● Assigned task:
Among the entries below, copy every line that carries the word "from".

● Source data:
*****

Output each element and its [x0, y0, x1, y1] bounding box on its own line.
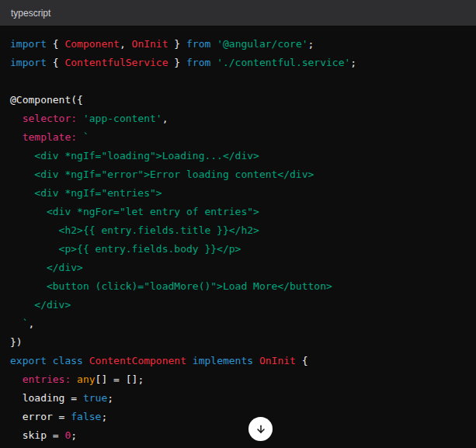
scroll-to-bottom-button[interactable] — [248, 417, 273, 441]
code-token: OnInit — [132, 38, 169, 50]
code-block-header: typescript — [0, 0, 476, 26]
code-token: <div *ngIf="error">Error loading content… — [10, 168, 314, 180]
code-token: error = — [10, 411, 71, 422]
code-line: </div> — [10, 259, 466, 277]
code-token — [253, 355, 259, 366]
code-line: template: ` — [10, 128, 466, 147]
code-token — [10, 318, 23, 329]
code-token: , — [162, 113, 169, 124]
code-token: import — [10, 38, 47, 50]
code-token: </div> — [10, 262, 83, 273]
code-token: OnInit — [259, 355, 296, 366]
arrow-down-icon — [255, 423, 267, 436]
code-token: import — [10, 57, 47, 68]
code-token: ContentComponent — [89, 355, 186, 366]
code-token: selector: — [23, 113, 77, 124]
code-token — [210, 57, 217, 68]
code-token: ` — [83, 131, 89, 143]
code-token — [77, 113, 83, 124]
code-line: }) — [10, 333, 466, 352]
code-line: import { ContentfulService } from './con… — [10, 54, 466, 72]
code-token — [71, 373, 77, 385]
code-token — [186, 355, 193, 366]
code-token — [83, 355, 89, 366]
code-token: ; — [107, 392, 113, 404]
code-token: { — [47, 38, 64, 50]
code-line: </div> — [10, 296, 466, 314]
code-token: </div> — [10, 299, 71, 311]
code-token: , — [120, 38, 132, 50]
code-token: , — [28, 318, 34, 329]
code-area: import { Component, OnInit } from '@angu… — [0, 26, 476, 448]
code-token: <h2>{{ entry.fields.title }}</h2> — [10, 224, 259, 236]
code-token: { — [296, 355, 308, 366]
code-line — [10, 72, 466, 91]
code-token: { — [47, 57, 64, 68]
code-token: <div *ngIf="loading">Loading...</div> — [10, 150, 259, 161]
code-token: export — [10, 355, 47, 366]
code-token: [] = []; — [96, 373, 144, 385]
code-block: typescript import { Component, OnInit } … — [0, 0, 476, 448]
code-line: <p>{{ entry.fields.body }}</p> — [10, 240, 466, 259]
code-token: ; — [71, 429, 77, 441]
code-token: } — [169, 57, 186, 68]
code-line: selector: 'app-content', — [10, 109, 466, 128]
code-token: 'app-content' — [83, 113, 162, 124]
code-line: skip = 0; — [10, 426, 466, 445]
code-token — [10, 113, 23, 124]
code-token: '@angular/core' — [217, 38, 307, 50]
code-line: <h2>{{ entry.fields.title }}</h2> — [10, 221, 466, 240]
code-token: loading = — [10, 392, 83, 404]
code-line: @Component({ — [10, 91, 466, 109]
code-token: ; — [101, 411, 107, 422]
code-token: template: — [23, 131, 77, 143]
code-token: './contentful.service' — [217, 57, 350, 68]
code-token: implements — [193, 355, 253, 366]
code-token: ; — [350, 57, 356, 68]
code-line: `, — [10, 314, 466, 333]
code-token: Component — [64, 38, 119, 50]
code-token: class — [53, 355, 83, 366]
code-token: <p>{{ entry.fields.body }}</p> — [10, 243, 241, 255]
code-token: ; — [308, 38, 314, 50]
code-token: <button (click)="loadMore()">Load More</… — [10, 280, 332, 292]
code-token: <div *ngIf="entries"> — [10, 187, 162, 199]
code-token: skip = — [10, 429, 64, 441]
code-token: } — [169, 38, 186, 50]
code-token: ContentfulService — [64, 57, 168, 68]
code-line: export class ContentComponent implements… — [10, 352, 466, 370]
code-token: true — [83, 392, 107, 404]
code-token: from — [186, 57, 210, 68]
code-content: import { Component, OnInit } from '@angu… — [10, 35, 466, 445]
code-token: <div *ngFor="let entry of entries"> — [10, 206, 259, 217]
code-token: }) — [10, 336, 23, 348]
code-line: loading = true; — [10, 389, 466, 408]
code-token — [210, 38, 217, 50]
code-line: import { Component, OnInit } from '@angu… — [10, 35, 466, 54]
code-token: false — [71, 411, 101, 422]
code-token: from — [186, 38, 210, 50]
code-line: <div *ngIf="entries"> — [10, 184, 466, 203]
code-token: @Component({ — [10, 94, 83, 106]
code-line: entries: any[] = []; — [10, 370, 466, 389]
code-line: <button (click)="loadMore()">Load More</… — [10, 277, 466, 296]
code-token — [10, 131, 23, 143]
language-label: typescript — [11, 8, 50, 19]
code-token: entries: — [23, 373, 71, 385]
code-line: error = false; — [10, 408, 466, 426]
code-line: <div *ngIf="error">Error loading content… — [10, 165, 466, 184]
code-token — [77, 131, 83, 143]
code-line: <div *ngFor="let entry of entries"> — [10, 203, 466, 221]
code-token: any — [77, 373, 95, 385]
code-line: <div *ngIf="loading">Loading...</div> — [10, 147, 466, 165]
code-token — [47, 355, 53, 366]
code-token — [10, 373, 23, 385]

*****

● The answer:
code-line: import { ContentfulService } from './con… — [10, 54, 466, 72]
code-area: import { Component, OnInit } from '@angu… — [0, 26, 476, 448]
code-token: from — [186, 57, 210, 68]
code-content: import { Component, OnInit } from '@angu… — [10, 35, 466, 445]
code-line: import { Component, OnInit } from '@angu… — [10, 35, 466, 54]
code-token: from — [186, 38, 210, 50]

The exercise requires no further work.